True Negative (observed=0,predicted=0)

Predicted that the customer would not exit and they actually do not .

False Positive (observed=0,predicted=1)

Predicted that the customer would exit the bank  while the customer did not.

True Negative (observed=0,predicted=0)

Predicted that the customer would not exit the bank and the customer did not.

False Negative(observed=1,predicted=0)

Predicted the customer would not exit the bank when the customer did.

`Metrics of main interest`

From the problem statement given for the project,we look at the predictions in terms of accurate predictions of bank exits.


*** Experiment 1 *** 
`Accuracy at 87% and Recall at 44%`

***True Classifications*** Of the 1000 records that were used in the test data ,we have 777 predicted as True negatives  and 82 were predicted as positives and they are positive ,that is customer exited the bank.This is 86% accuracy .Of all those that were predicted as leaving or staying with the bank 86% of them were correctly done.

We see that this value in our predicted value is not drastically different to the training/test data accuracy.

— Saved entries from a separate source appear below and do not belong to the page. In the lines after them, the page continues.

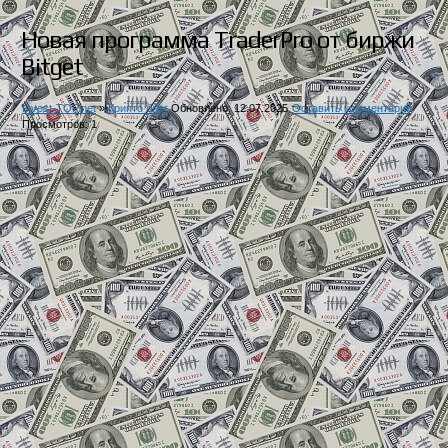
Новая программа TraderPro от биржи
Bitget
Invest-TOP.net
»
Крипто блог
Обновлено: 12.07.2025
Оставить комментарий
Просмотров: 1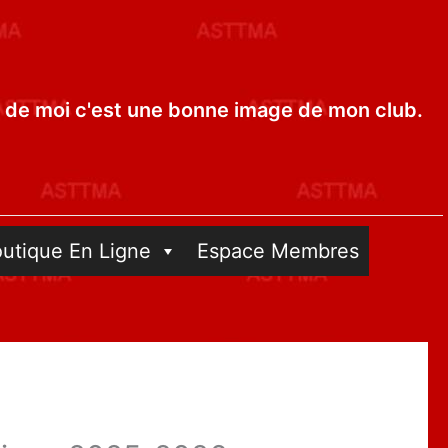
de moi c'est une bonne image de mon club.
outique En Ligne
Espace Membres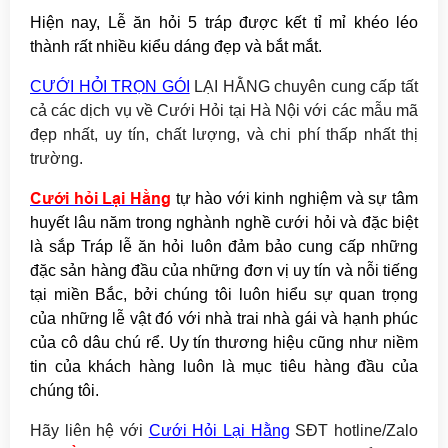
Hiện nay, Lễ ăn hỏi 5 tráp được kết tỉ mỉ khéo léo
thành rất nhiều kiểu dáng đẹp và bắt mắt.
CƯỚI HỎI TRỌN GÓI
LẠI HẰNG chuyên cung cấp tất
cả các dịch vụ về Cưới Hỏi tại Hà Nội với các mẫu mã
đẹp nhất, uy tín, chất lượng, và chi phí thấp nhất thị
trường.
Cưới hỏi Lại Hằng
tự hào với kinh nghiệm và sự tâm
huyết lâu năm trong nghành nghề cưới hỏi và đặc biệt
là sắp Tráp lễ ăn hỏi luôn đảm bảo cung cấp những
đặc sản hàng đầu của những đơn vị uy tín và nỗi tiếng
tại miền Bắc, bởi chúng tôi luôn hiểu sự quan trọng
của những lễ vật đó với nhà trai nhà gái và hạnh phúc
của cô dâu chú rể. Uy tín thương hiệu cũng như niềm
tin của khách hàng luôn là mục tiêu hàng đầu của
chúng tôi.
Hãy
liên hệ với
Cưới Hỏi Lại Hằng
SĐT hotline/Zalo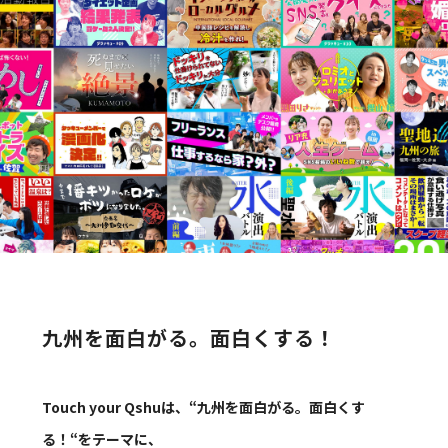
九州を面白がる。面白くする！
Touch your Qshuは、“九州を面白がる。面白くす
る！“をテーマに、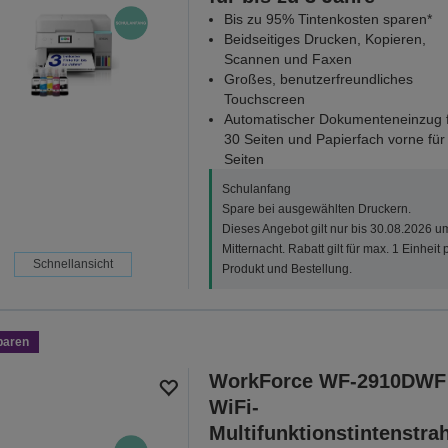
Bis zu 95% Tintenkosten sparen*
Beidseitiges Drucken, Kopieren,
Scannen und Faxen
Großes, benutzerfreundliches
Touchscreen
Automatischer Dokumenteneinzug 
30 Seiten und Papierfach vorne für
Seiten
Schulanfang
Spare bei ausgewählten Druckern.
Dieses Angebot gilt nur bis 30.08.2026 u
Mitternacht. Rabatt gilt für max. 1 Einheit 
Schnellansicht
Produkt und Bestellung.
paren
WorkForce WF-2910DWF
WiFi-
Multifunktionstintenstrah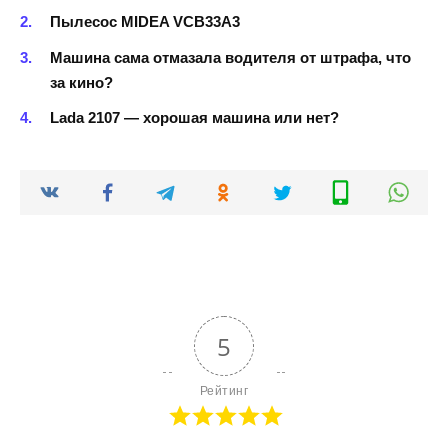
Пылесос MIDEA VCB33A3
Машина сама отмазала водителя от штрафа, что
за кино?
Lada 2107 — хорошая машина или нет?
5
Рейтинг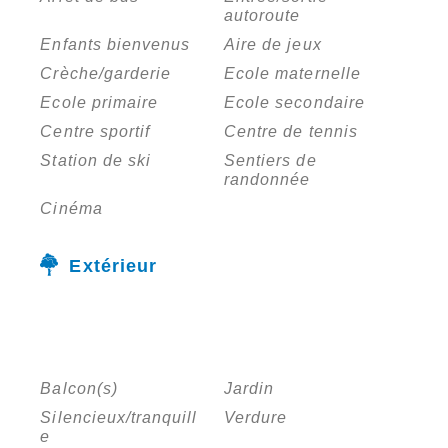
autoroute
Enfants bienvenus
Aire de jeux
Crèche/garderie
Ecole maternelle
Ecole primaire
Ecole secondaire
Centre sportif
Centre de tennis
Station de ski
Sentiers de
randonnée
Cinéma
Extérieur
Balcon(s)
Jardin
Silencieux/tranquill
Verdure
e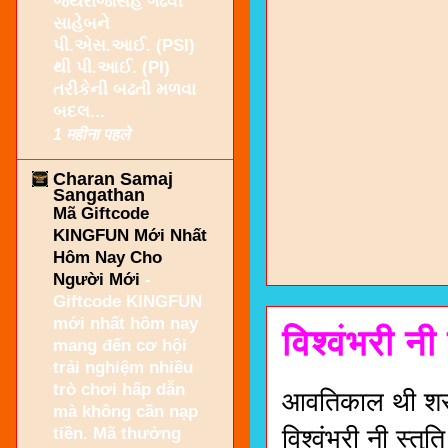
જયરાજસિંહ ગઢવી
સાહેબને
પી.એસ.આઈ. (PSI)
થી પી.આઈ. (PI)
તરીકેની બઢતી મળવા
બદલ...
1 महीना पहले
Charan Samaj
Sangathan
Mã Giftcode
KINGFUN Mới Nhất
Hôm Nay Cho
Người Mới
-
Giftcode KINGFUN
mới nhất hôm nay
विश्वंभरी नी 
mang đến cơ hội
trải nghiệm nhiều
trò chơi hấp dẫn
आवतिकाल थी शरु थ
mà không cần nạp
tiền. Mã thưởng
विश्वंभरी नी स्तुति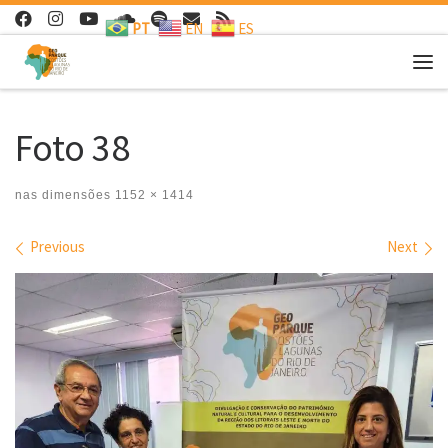
PT
EN
ES
Skip to content
Me
Foto 38
nas dimensões
1152 × 1414
Images navigation
Previous
Next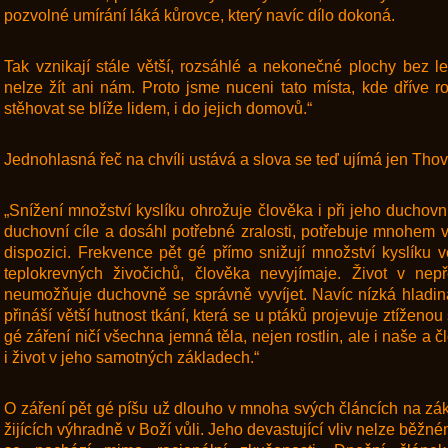
pozvolné umírání láká kůrovce, který navíc dílo dokoná.
Tak vznikají stále větší, rozsáhlé a nekonečné plochy bez l
nelze žít ani nám. Proto jsme nuceni tato místa, kde dříve ro
stěhovat se blíže lidem, i do jejich domovů.“
Jednohlasná řeč na chvíli ustává a slova se teď ujímá jen Thov
„Snížení množství kyslíku ohrožuje člověka i při jeho duchovní
duchovní cíle a dosáhl potřebné zralosti, potřebuje mnohem v
dispozici. Frekvence pět gé přímo snižují množství kyslíku v
teplokrevných živočichů, člověka nevyjímaje. Život v nep
neumožňuje duchovně se správně vyvíjet. Navíc nízká hladina 
přináší větší hutnost tkání, která se u ptáků projevuje ztíženo
gé záření ničí všechna jemná těla, nejen rostlin, ale i naše a 
i život v jeho samotných základech.“
O záření pět gé píšu už dlouho v mnoha svých článcích na zák
žijících výhradně v Boží vůli. Jeho devastující vliv nelze běžn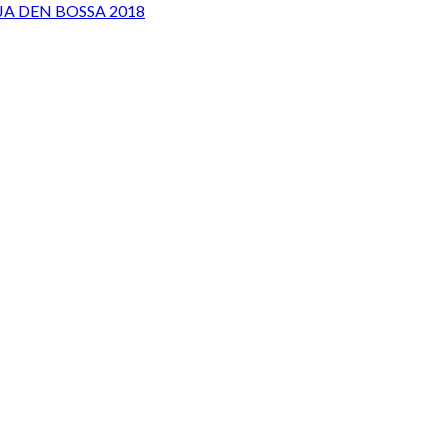
JA DEN BOSSA 2018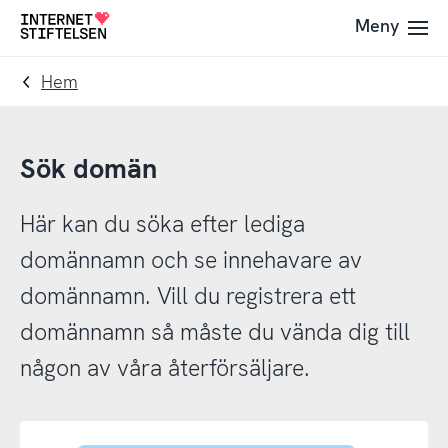
Till
Till
Meny
Till
navigering
innehåll
startsida
Hem
Sök domän
Här kan du söka efter lediga
domännamn och se innehavare av
domännamn. Vill du registrera ett
domännamn så måste du vända dig till
någon av våra återförsäljare.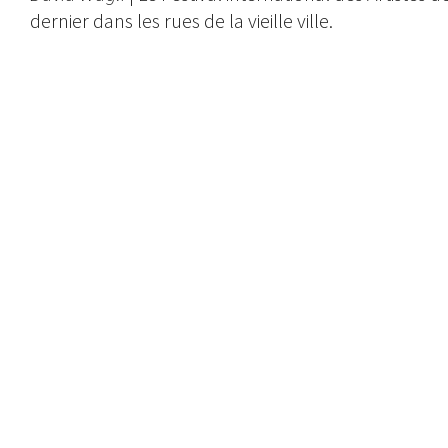
dernier dans les rues de la vieille ville.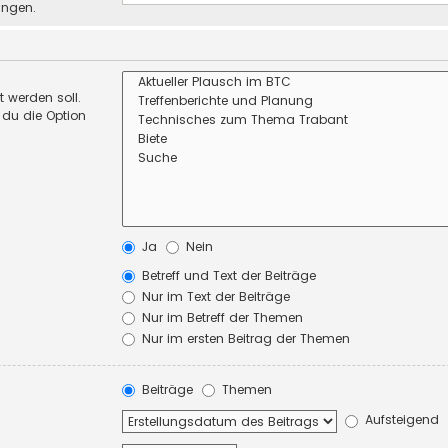
ungen.
 werden soll.
 du die Option
Ja
Nein
Betreff und Text der Beiträge
Nur im Text der Beiträge
Nur im Betreff der Themen
Nur im ersten Beitrag der Themen
Beiträge
Themen
Aufsteigend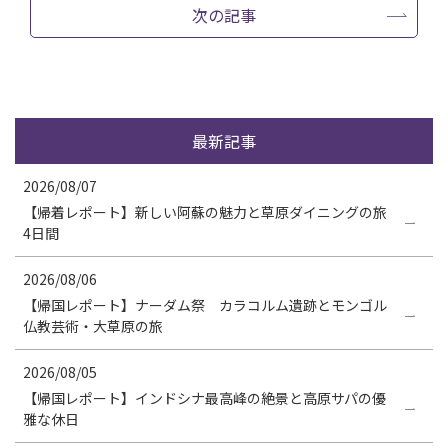
次の記事
最新記事
2026/08/07
【帰着レポート】新しい阿蘇の魅力と草原ダイニングの旅
4日間
2026/08/06
【帰国レポート】ナーダム祭 カラコルム遺跡とモンゴル
仏教芸術・大草原の旅
2026/08/05
【帰国レポート】インドシナ最高峰の絶景と高原サパの優
雅な休日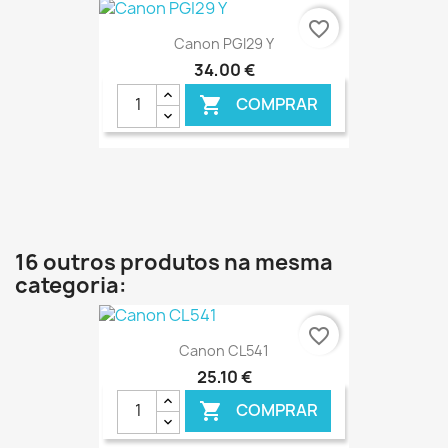
€ ONLINE
favorite_border
Canon PGI29 Y
34,00 €
COMPRAR

€ ONLINE
16 outros produtos na mesma
categoria:
favorite_border
Canon CL541
25,10 €
COMPRAR
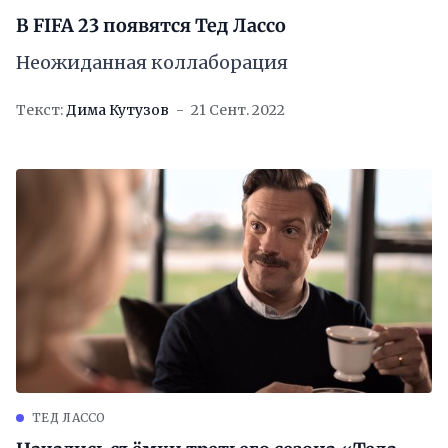
В FIFA 23 появятся Тед Лассо
Неожиданная коллаборация
Текст:
Дима Кутузов
21 Сент. 2022
ТЕД ЛАССО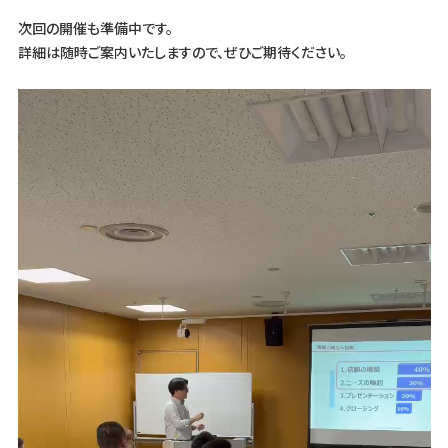
次回の開催も準備中です。
詳細は随時ご案内いたしますので、ぜひご期待ください。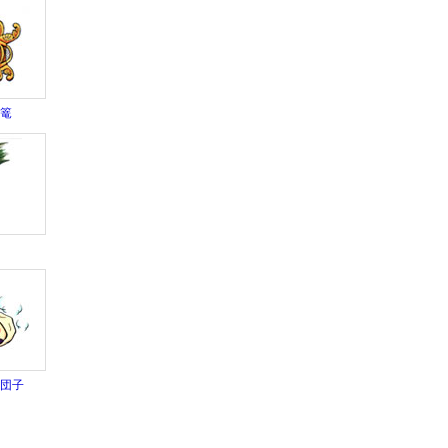
灯篭
草
り団子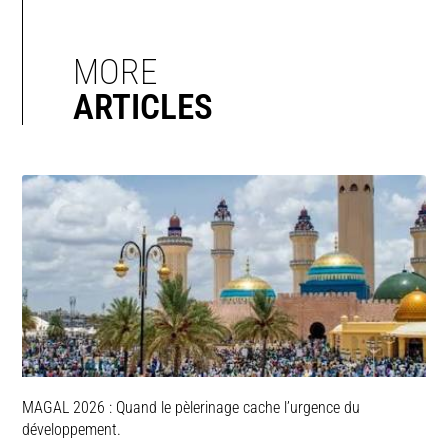
MORE
ARTICLES
MAGAL 2026 : Quand le pèlerinage cache l’urgence du
développement.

**** Experiment 2 - Recall as a main metric ***
`An alternate approach by looking at ***Recall*** as a main metric instead of Accuracy` 

As an experiment we also look at recall numbers since this seems more like a relevant metric to the business that just accuracy ,in fact accuracy and recall could be used in conjunction to decide on the best model

`Accuracy at 87 % Recall at 47%`

The ***False negatives*** The lower this number ,the better it is .These are the customers that we predict as not exiting the bank and they actually exit .Our model above ,shows low number of False negatives in the data compared to the one with Accuarcy as main metric.

The ***True positives*** number has also gone up in the current model,which means that the  predictions made that the customer would buy a personal loan matches the actual.

The ***False Positives number*** False positives have gone down ,indicating an overall error going down when we considered Recall as main metric.
Whilst the Accuracy has remained the same ,while Recall,Precision f1 score have all gone up  by a small %

*** Experiment - 3 + SMOTE  ***

Using SMOTE to upsample the data ,since there's class imbalance .

`Accuracy at 81% and Recall at 65 %`

This would be ideal if we want to reduce the False Negatives (We predict the customers would not exit and they DO exit) ,While also trying to strike a fair balance with teh accuracy  at 81 % .F1 score & Recall are much better than the other models and the accuracy is a little compromised in this case . Needs further adjustment on the hyperparameters.

This boils down to concluding that these are the different options provided to teh business and the most important metric needs to be decided and then accordingly we pick the best model from the 3 experiments we did.